## Instructions for the task
Go through the data and copy every line exactly, but not the images.
#### Given entries ####
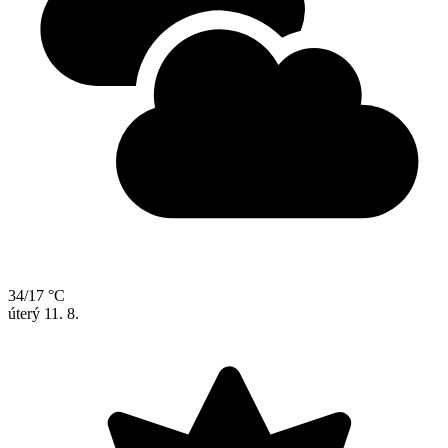
34/17 °C
úterý
11. 8.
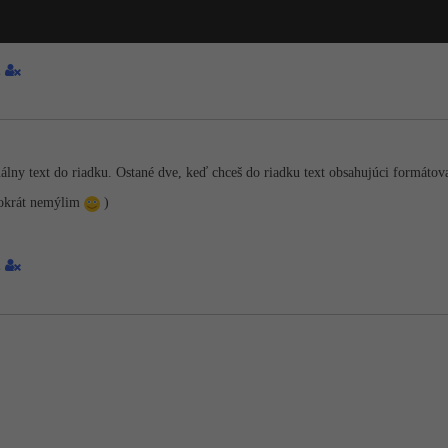
2
málny text do riadku. Ostané dve, keď chceš do riadku text obsahujúci formáto
tokrát nemýlim
)
2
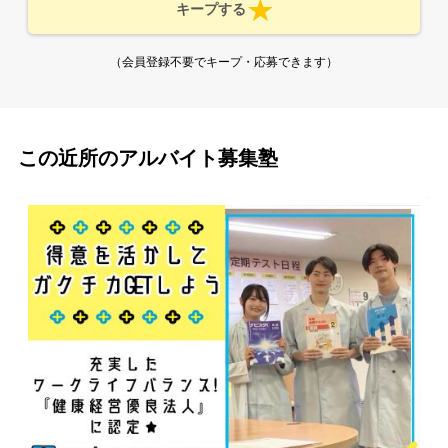
キープする
（会員登録不要でキープ・応募できます）
この近所のアルバイト募集塾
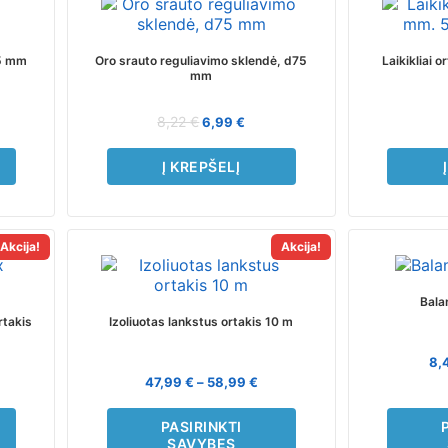
25 mm
Oro srauto reguliavimo sklendė, d75
Laikikliai 
mm
8,22
€
6,99
€
Į KREPŠELĮ
Akcija!
Akcija!
This
product
has
Bala
multiple
rtakis
Izoliuotas lankstus ortakis 10 m
variants.
The
8,
options
47,99
€
–
58,99
€
may
be
PASIRINKTI
chosen
SAVYBES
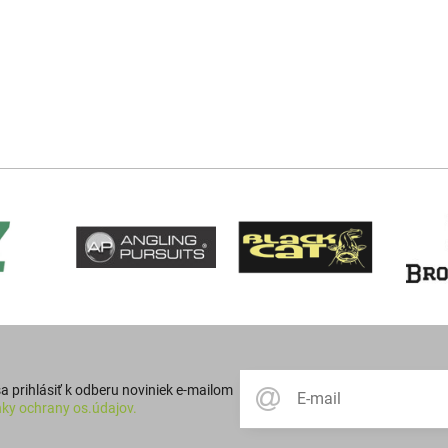
 prihlásiť k odberu noviniek e-mailom
ky ochrany os.údajov.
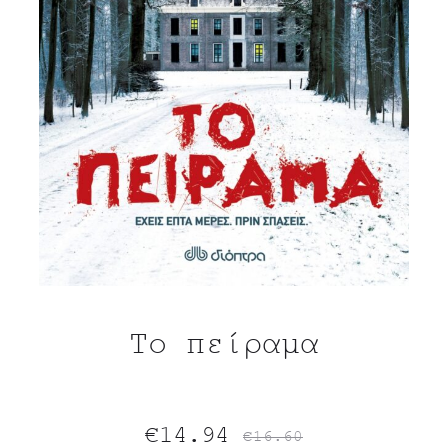
Το πείραμα
Original
Η
€
14.94
€
16.60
####
## Output of the exercise
34/17 °C
úterý
11. 8.
2
málny text do riadku. Ostané dve, keď chceš do riadku text obsahujúci formáto
tokrát nemýlim
)
2
キープする
（会員登録不要でキープ・応募できます）
この近所のアルバイト募集塾
25 mm
Oro srauto reguliavimo sklendė, d75
Laikikliai 
mm
8,22
€
6,99
€
Į KREPŠELĮ
Akcija!
Akcija!
This
product
has
Bala
multiple
rtakis
Izoliuotas lankstus ortakis 10 m
variants.
The
8,
options
47,99
€
–
58,99
€
may
be
PASIRINKTI
chosen
SAVYBES
 prihlásiť k odberu noviniek e-mailom
ky ochrany os.údajov.
Το πείραμα
Original
Η
€
14.94
€
16.60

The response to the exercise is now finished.